Saved entries:
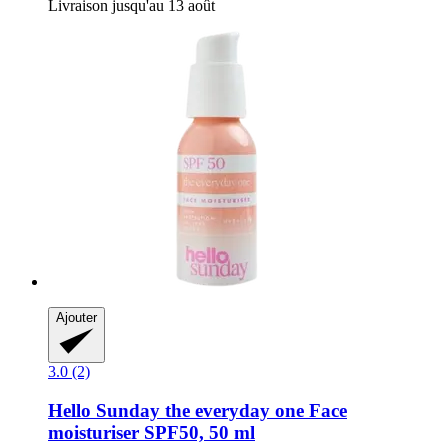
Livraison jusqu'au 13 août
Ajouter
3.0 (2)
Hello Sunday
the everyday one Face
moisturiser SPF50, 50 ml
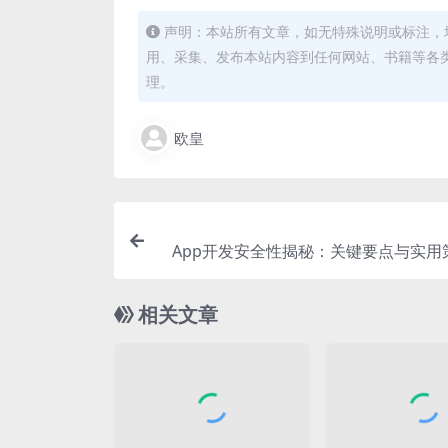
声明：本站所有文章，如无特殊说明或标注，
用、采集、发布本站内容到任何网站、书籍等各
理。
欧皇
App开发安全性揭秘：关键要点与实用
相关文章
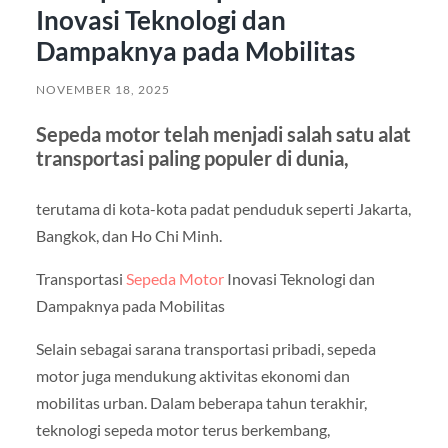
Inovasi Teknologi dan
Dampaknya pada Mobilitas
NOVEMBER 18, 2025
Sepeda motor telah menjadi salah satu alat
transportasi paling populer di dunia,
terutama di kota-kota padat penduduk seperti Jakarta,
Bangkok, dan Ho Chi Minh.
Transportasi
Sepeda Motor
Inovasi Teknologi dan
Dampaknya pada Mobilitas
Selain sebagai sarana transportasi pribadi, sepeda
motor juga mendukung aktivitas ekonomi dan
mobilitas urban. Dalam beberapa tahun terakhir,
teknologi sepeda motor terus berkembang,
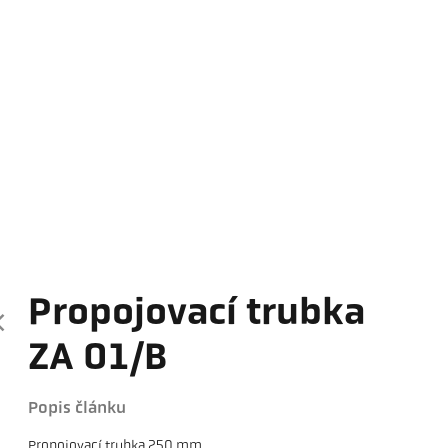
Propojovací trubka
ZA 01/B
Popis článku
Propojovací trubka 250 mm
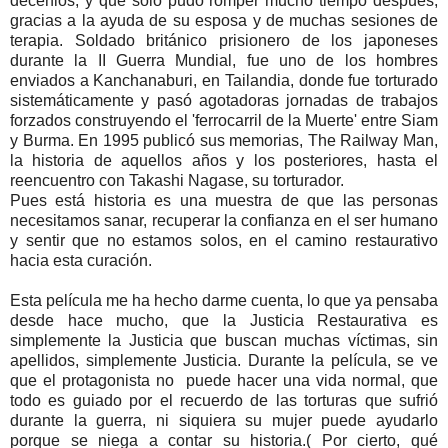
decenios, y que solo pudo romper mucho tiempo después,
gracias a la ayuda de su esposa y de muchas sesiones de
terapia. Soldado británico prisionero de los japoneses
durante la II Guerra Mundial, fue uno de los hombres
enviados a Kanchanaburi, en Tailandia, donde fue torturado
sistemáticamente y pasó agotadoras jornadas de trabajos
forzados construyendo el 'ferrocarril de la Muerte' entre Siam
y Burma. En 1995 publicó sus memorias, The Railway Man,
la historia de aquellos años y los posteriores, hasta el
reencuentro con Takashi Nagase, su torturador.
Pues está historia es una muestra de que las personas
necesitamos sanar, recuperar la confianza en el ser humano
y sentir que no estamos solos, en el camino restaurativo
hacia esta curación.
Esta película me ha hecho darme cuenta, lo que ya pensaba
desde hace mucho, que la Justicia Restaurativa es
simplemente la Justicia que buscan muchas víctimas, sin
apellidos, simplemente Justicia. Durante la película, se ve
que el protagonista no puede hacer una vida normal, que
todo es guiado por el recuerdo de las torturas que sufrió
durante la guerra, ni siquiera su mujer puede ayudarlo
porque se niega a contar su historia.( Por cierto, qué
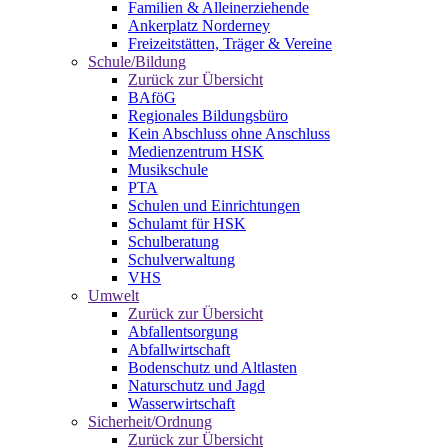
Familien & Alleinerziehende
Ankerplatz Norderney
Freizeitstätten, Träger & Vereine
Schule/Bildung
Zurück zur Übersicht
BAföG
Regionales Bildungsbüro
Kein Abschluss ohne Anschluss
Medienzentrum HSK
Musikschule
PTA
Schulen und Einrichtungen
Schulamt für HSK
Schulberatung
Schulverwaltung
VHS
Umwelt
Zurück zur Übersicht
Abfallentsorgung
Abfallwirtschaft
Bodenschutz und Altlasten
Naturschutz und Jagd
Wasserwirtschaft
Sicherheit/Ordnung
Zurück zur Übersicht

Prompt:
If a line in the entries above has the word "historia", copy it.

Answer for this exercise:
la historia de aquellos años y los posteriores, hasta el
Pues está historia es una muestra de que las personas
porque se niega a contar su historia.( Por cierto, qué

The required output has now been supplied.